[Excerpted data]:
*** Block opens ***

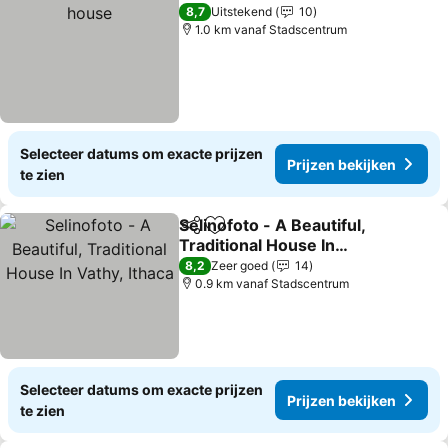
Pri
8,7
Uitstekend
10
1.0 km vanaf Stadscentrum
Selecteer datums om exacte prijzen
Prijzen bekijken
te zien
Selinofoto - A Beautiful,
Delen
Toevoegen aan favorieten
Traditional House In
Vathy, Ithaca
Prijzen bekijken
8,2
Zeer goed
14
0.9 km vanaf Stadscentrum
Selecteer datums om exacte prijzen
Prijzen bekijken
te zien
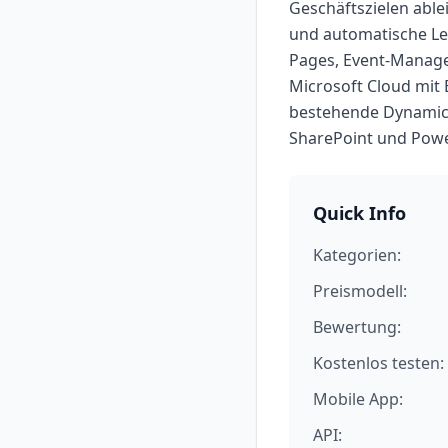
Geschäftszielen able
und automatische Le
Pages, Event-Manage
Microsoft Cloud mit 
bestehende Dynamics 
SharePoint und Powe
Quick Info
Kategorien:
Preismodell:
Bewertung:
Kostenlos testen:
Mobile App:
API:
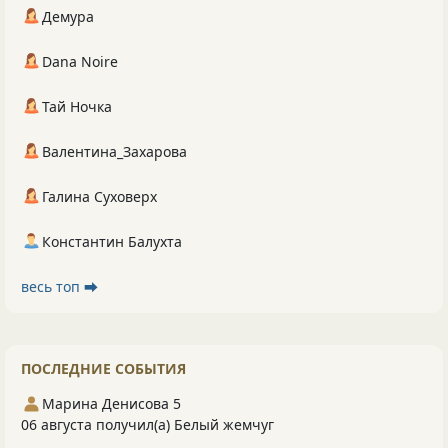
Демура
Dana Noire
Тай Ночка
Валентина_Захарова
Галина Суховерх
Константин Балухта
весь топ ⮕
ПОСЛЕДНИЕ СОБЫТИЯ
Марина Денисова 5
06 августа получил(а) Белый жемчуг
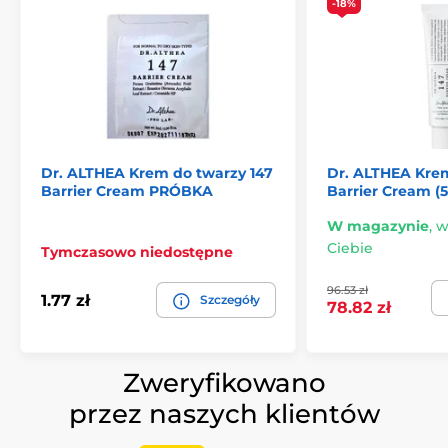
-18%
Dr. ALTHEA Krem do twarzy 147
Dr. ALTHEA Krem
Barrier Cream PRÓBKA
Barrier Cream (
W magazynie
,
w
Ciebie
Tymczasowo niedostępne
96.53 zł
1.77 zł
Szczegóły
78.82 zł
Zweryfikowano
przez naszych klientów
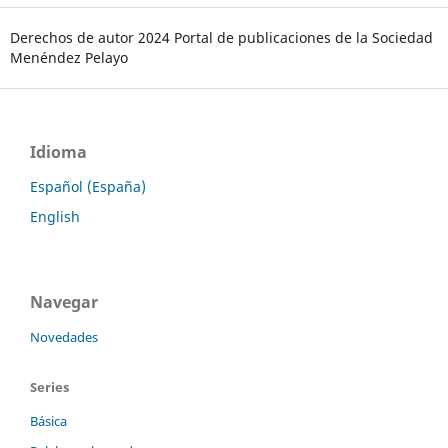
Derechos de autor 2024 Portal de publicaciones de la Sociedad
Menéndez Pelayo
Idioma
Español (España)
English
Navegar
Novedades
Series
Básica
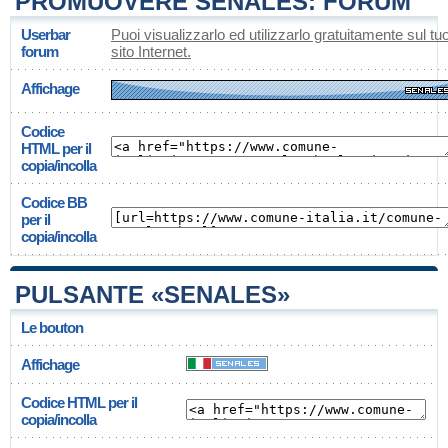
PROMUOVERE SENALES: FORUM
Userbar
Puoi visualizzarlo ed utilizzarlo gratuitamente sul tu
forum
sito Internet.
Affichage
Codice
HTML per il
copia/incolla
Codice BB
per il
copia/incolla
PULSANTE «SENALES»
Le bouton
Affichage
Codice HTML per il
copia/incolla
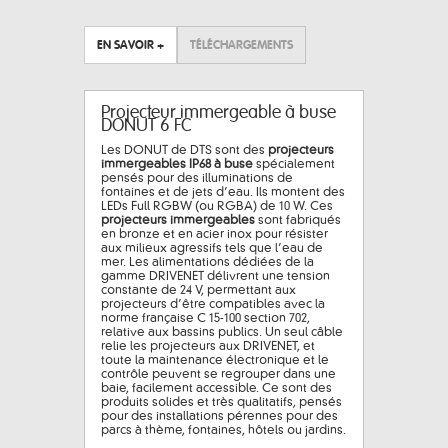
EN SAVOIR +
TÉLÉCHARGEMENTS
Projecteur immergeable à buse
DONUT 6 FC
Les DONUT de DTS sont des
projecteurs
immergeables IP68 à buse
spécialement
pensés pour des illuminations de
fontaines et de jets d’eau. Ils montent des
LEDs Full RGBW (ou RGBA) de 10 W. Ces
projecteurs immergeables
sont fabriqués
en bronze et en acier inox pour résister
aux milieux agressifs tels que l’eau de
mer. Les alimentations dédiées de la
gamme DRIVENET délivrent une tension
constante de 24 V, permettant aux
projecteurs d’être compatibles avec la
norme française C 15-100 section 702,
relative aux bassins publics. Un seul câble
relie les projecteurs aux DRIVENET, et
toute la maintenance électronique et le
contrôle peuvent se regrouper dans une
baie, facilement accessible. Ce sont des
produits solides et très qualitatifs, pensés
pour des installations pérennes pour des
parcs à thème, fontaines, hôtels ou jardins.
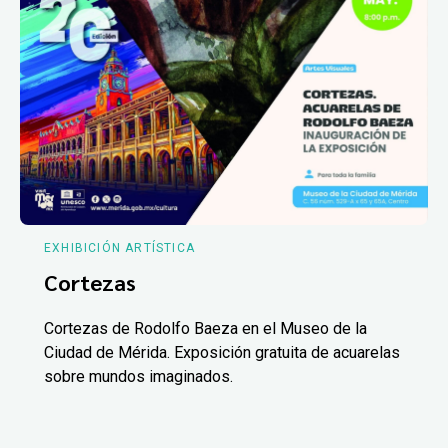
EXHIBICIÓN ARTÍSTICA
Cortezas
Cortezas de Rodolfo Baeza en el Museo de la
Ciudad de Mérida. Exposición gratuita de acuarelas
sobre mundos imaginados.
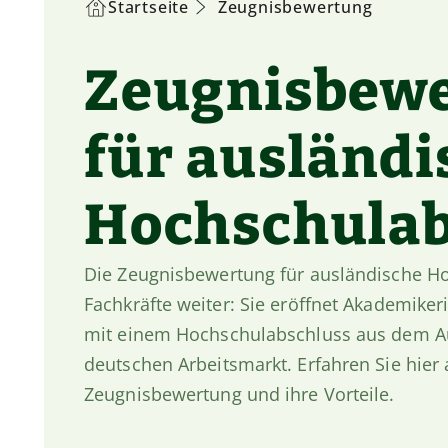
Startseite
Zeugnisbewertung
Zeugnisbew
für ausländi
Hochschulab
Die Zeugnisbewertung für ausländische H
Fachkräfte weiter: Sie eröffnet Akademik
mit einem Hochschulabschluss aus dem A
deutschen Arbeitsmarkt. Erfahren Sie hier 
Zeugnisbewertung und ihre Vorteile.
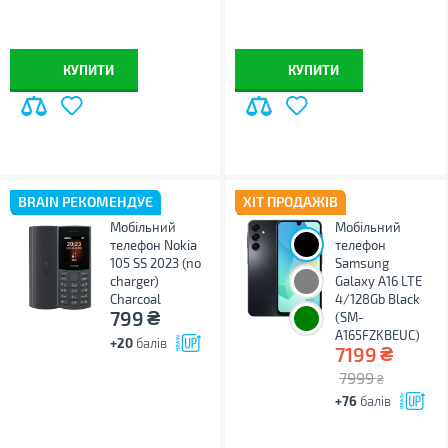
КУПИТИ
КУПИТИ
BRAIN РЕКОМЕНДУЄ
ХІТ ПРОДАЖІВ
Мобільний
Мобільний
телефон Nokia
телефон
105 SS 2023 (no
Samsung
charger)
Galaxy A16 LTE
Charcoal
4/128Gb Black
₴
799
(SM-
A165FZKBEUC)
+20
балів
₴
7199
7999
₴
+76
балів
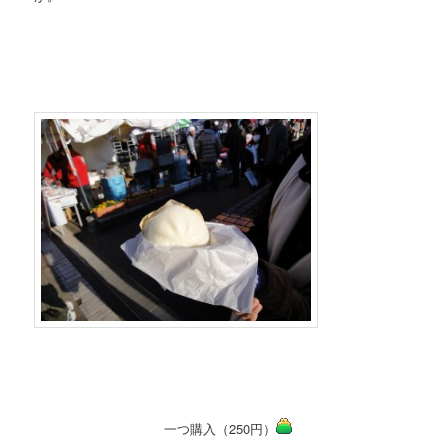
一つ購入（250円）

*** Block closes ***

Copy only the lines above from the one containing "Валентина_Захарова" through the one containing "sito Internet.", both included. Leave out the pictures.

[Result below]:
Валентина_Захарова
Галина Суховерх
Константин Балухта
весь топ ⮕
ПОСЛЕДНИЕ СОБЫТИЯ
Марина Денисова 5
06 августа получил(а) Белый жемчуг
-18%
Dr. ALTHEA Krem do twarzy 147
Dr. ALTHEA Krem
Barrier Cream PRÓBKA
Barrier Cream (
W magazynie
,
w
Ciebie
Tymczasowo niedostępne
96.53 zł
1.77 zł
Szczegóły
78.82 zł
Zweryfikowano
przez naszych klientów
Derechos de autor 2024 Portal de publicaciones de la Sociedad
Menéndez Pelayo
Idioma
Español (España)
English
Navegar
Novedades
Series
Básica
PROMUOVERE SENALES: FORUM
Userbar
Puoi visualizzarlo ed utilizzarlo gratuitamente sul tu
forum
sito Internet.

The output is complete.